Op werkdagen voor 23:00 besteld, morgen in huis Gratis verzending vanaf €20

Achtergrond

Beter ten hele gedwaald dan ten halve gekeerd

Het Universitair Medisch Centrum Utrecht (UMC) laat een onafhankelijke commissie onderzoek doen naar onder meer de klachten over een angstcultuur op de afdeling keel-, neus- en oorheelkunde.

Aart G. Broek | 7 december 2015 | 4-5 minuten leestijd

Weinig znvol. We weten het antwoord al op de vraag wat er mis is gegaan bij het verzelfstandigen van sectoren uit het publieke domein. Het UMC zal zich niet aan dit antwoord onttrekken: toezichthouders, bestuurders, topmanagers en (medisch) professionals zullen zélf onvoldoende ‘schaamtebestendig’ blijken te zijn.

Symbolen van succes

Laten we om te beginnen de goudkoorts van de jaren negentig in herinnering roepen. Er leek geld in overvloed en aan de groei zou nooit een einde komen. Geïnspireerd door massaal bejubelde zonnekoningen uit het bedrijfsleven - zoals Cees van der Hoeven (Ahold) - begonnen ook voornoemde actoren van ziekenhuizen, onderwijsinstellingen, sociale werkvoorzieningen en woningcorporaties met publiek geld ondernemertje te spelen.

Hier mag gelezen worden dat die actoren uit de publieke sector gedrag en handelen uit de private sector selectief overnamen Wanneer we in de semi-publieke sector niet tot de échte en zo bewonderde private sector behoren, kunnen we in ieder geval de façade ervan overnemen. Meer in het bijzonder werden de veronderstelde versierselen van succes gekopieerd: risico’s nemen, lef tonen, visionaire missie formuleren, maakbaarheid verkondigen aan de hand van meetbare verschijnselen, competitieve salarissen, bonussen, luxueuze kantoren en auto’s met chauffeur.

Schaamte

Achter dit kopieergedrag ligt een reden die we allemaal heel goed kennen. We verlangen acceptatie door de groep waartoe wij eigenlijk willen behoren. Sterker nog, we willen gewaardeerd, bewonderd en bejubeld worden. We vrezen de afwijzing door die groep. Niets pijnlijkers dan buiten de groep geplaatst te worden en te kijk te staan vóór die groep.

In onze jeugd doen we allemaal pijnlijke ervaringen op met het ‘afgeserveerd’ worden: het slachtofferschap van kleineren, vernederen, buitensluiten. Ons ‘ik’ wordt geraakt. Deze schaamte-ervaringen snijden ons diep door de ziel. Het mag dan ook niet verbazen dat dergelijke ervaringen tot in detail gedu­rende het hele leven worden herinnerd. Eenmaal die schaamtepijn ervaren, leren we de dreiging razendsnel onderkennen: zoals we met vuur leren omgaan en het mijden zich te branden. Schaamte is dan ook niet alleen de vernederende ervaring maar evenzeer de ángst dat we op enigerlei wijze zullen worden afgeserveerd. We haten schaamte en zetten alles op alles om het tegendeel te bewerkstelligen: waardering en bewondering.

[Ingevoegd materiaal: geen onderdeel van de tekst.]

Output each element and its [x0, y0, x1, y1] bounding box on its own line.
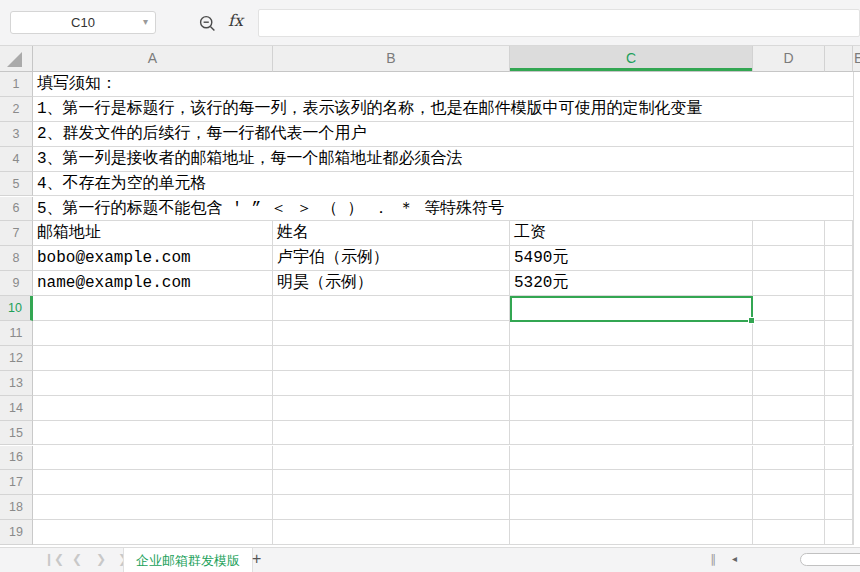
fx-icon[interactable]: fx: [228, 11, 243, 30]
column-header-E[interactable]: E: [853, 46, 860, 72]
cell-D13[interactable]: [753, 371, 825, 396]
cell-A16[interactable]: [33, 446, 273, 471]
cell-B8[interactable]: 卢宇伯（示例）: [273, 246, 510, 271]
name-box[interactable]: C10 ▾: [10, 11, 156, 34]
row-header-16[interactable]: 16: [0, 446, 33, 471]
cell-D16[interactable]: [753, 446, 825, 471]
cell-C12[interactable]: [510, 346, 753, 371]
row-header-14[interactable]: 14: [0, 396, 33, 421]
cell-A18[interactable]: [33, 495, 273, 520]
row-header-19[interactable]: 19: [0, 520, 33, 545]
cell-D18[interactable]: [753, 495, 825, 520]
row-header-18[interactable]: 18: [0, 495, 33, 520]
cell-C16[interactable]: [510, 446, 753, 471]
cell-D11[interactable]: [753, 321, 825, 346]
add-sheet-button[interactable]: +: [252, 550, 261, 568]
cell-C19[interactable]: [510, 520, 753, 545]
cell-C17[interactable]: [510, 470, 753, 495]
cell-B12[interactable]: [273, 346, 510, 371]
cell-E19[interactable]: [825, 520, 853, 545]
cell-B9[interactable]: 明昊（示例）: [273, 271, 510, 296]
cell-A1[interactable]: 填写须知：: [33, 72, 853, 97]
row-header-11[interactable]: 11: [0, 321, 33, 346]
cell-A12[interactable]: [33, 346, 273, 371]
cell-A10[interactable]: [33, 296, 273, 321]
column-header-A[interactable]: A: [33, 46, 273, 72]
row-header-6[interactable]: 6: [0, 197, 33, 222]
cell-D9[interactable]: [753, 271, 825, 296]
row-header-17[interactable]: 17: [0, 470, 33, 495]
cell-B16[interactable]: [273, 446, 510, 471]
cell-A6[interactable]: 5、第一行的标题不能包含 ' ” ＜ ＞ （ ） ． ＊ 等特殊符号: [33, 197, 853, 222]
cell-D15[interactable]: [753, 421, 825, 446]
horizontal-scrollbar-thumb[interactable]: [800, 553, 860, 566]
cell-A15[interactable]: [33, 421, 273, 446]
row-header-13[interactable]: 13: [0, 371, 33, 396]
row-header-5[interactable]: 5: [0, 172, 33, 197]
cell-C8[interactable]: 5490元: [510, 246, 753, 271]
cell-C13[interactable]: [510, 371, 753, 396]
cell-C9[interactable]: 5320元: [510, 271, 753, 296]
cell-E16[interactable]: [825, 446, 853, 471]
next-sheet-icon[interactable]: ❯: [96, 552, 106, 566]
cell-A9[interactable]: name@example.com: [33, 271, 273, 296]
cell-E10[interactable]: [825, 296, 853, 321]
tab-splitter-handle[interactable]: ∥: [710, 552, 716, 566]
select-all-corner[interactable]: [0, 46, 33, 72]
cell-E18[interactable]: [825, 495, 853, 520]
cell-A7[interactable]: 邮箱地址: [33, 221, 273, 246]
cell-B19[interactable]: [273, 520, 510, 545]
row-header-3[interactable]: 3: [0, 122, 33, 147]
row-header-7[interactable]: 7: [0, 221, 33, 246]
cell-D19[interactable]: [753, 520, 825, 545]
cell-A14[interactable]: [33, 396, 273, 421]
row-header-12[interactable]: 12: [0, 346, 33, 371]
cell-C14[interactable]: [510, 396, 753, 421]
cell-E15[interactable]: [825, 421, 853, 446]
zoom-search-icon[interactable]: [198, 14, 218, 34]
cell-D7[interactable]: [753, 221, 825, 246]
column-header-C[interactable]: C: [510, 46, 753, 72]
first-sheet-icon[interactable]: ❙❮: [44, 552, 64, 566]
formula-bar-input[interactable]: [258, 9, 860, 37]
cell-C15[interactable]: [510, 421, 753, 446]
cell-B11[interactable]: [273, 321, 510, 346]
cell-D17[interactable]: [753, 470, 825, 495]
cell-B17[interactable]: [273, 470, 510, 495]
cell-B15[interactable]: [273, 421, 510, 446]
cell-D10[interactable]: [753, 296, 825, 321]
cell-E11[interactable]: [825, 321, 853, 346]
row-header-8[interactable]: 8: [0, 246, 33, 271]
cell-C10[interactable]: [510, 296, 753, 321]
cell-B18[interactable]: [273, 495, 510, 520]
cell-A3[interactable]: 2、群发文件的后续行，每一行都代表一个用户: [33, 122, 853, 147]
row-header-9[interactable]: 9: [0, 271, 33, 296]
cell-C11[interactable]: [510, 321, 753, 346]
row-header-2[interactable]: 2: [0, 97, 33, 122]
cell-E7[interactable]: [825, 221, 853, 246]
cell-C18[interactable]: [510, 495, 753, 520]
cell-E13[interactable]: [825, 371, 853, 396]
cell-A11[interactable]: [33, 321, 273, 346]
column-header-col4[interactable]: [825, 46, 853, 72]
cell-C7[interactable]: 工资: [510, 221, 753, 246]
cell-A5[interactable]: 4、不存在为空的单元格: [33, 172, 853, 197]
cell-B7[interactable]: 姓名: [273, 221, 510, 246]
cell-E14[interactable]: [825, 396, 853, 421]
cell-E17[interactable]: [825, 470, 853, 495]
chevron-down-icon[interactable]: ▾: [143, 16, 148, 27]
cell-A13[interactable]: [33, 371, 273, 396]
sheet-tab-active[interactable]: 企业邮箱群发模版: [123, 548, 253, 572]
prev-sheet-icon[interactable]: ❮: [72, 552, 82, 566]
row-header-4[interactable]: 4: [0, 147, 33, 172]
cell-D12[interactable]: [753, 346, 825, 371]
cell-E12[interactable]: [825, 346, 853, 371]
cell-A4[interactable]: 3、第一列是接收者的邮箱地址，每一个邮箱地址都必须合法: [33, 147, 853, 172]
column-header-B[interactable]: B: [273, 46, 510, 72]
column-header-D[interactable]: D: [753, 46, 825, 72]
cell-B10[interactable]: [273, 296, 510, 321]
cell-B14[interactable]: [273, 396, 510, 421]
cell-A2[interactable]: 1、第一行是标题行，该行的每一列，表示该列的名称，也是在邮件模版中可使用的定制化…: [33, 97, 853, 122]
cell-A19[interactable]: [33, 520, 273, 545]
cell-E8[interactable]: [825, 246, 853, 271]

Het voorkómen van schaamte-ervaringen is van levensbelang. Schaamte bedreigt onze primaire behoefte aan geborgenheid: de absolute noodzaak bij de groep te (blijven) behoren, die onze overlevingskansen zo groot mogelijk maakt. Het verlangen tot een levenskrachtige groep te behoren en daarbinnen gewaardeerd te worden, is tevens een belangrijke voedingsbodem voor gezonde ambities en prestaties.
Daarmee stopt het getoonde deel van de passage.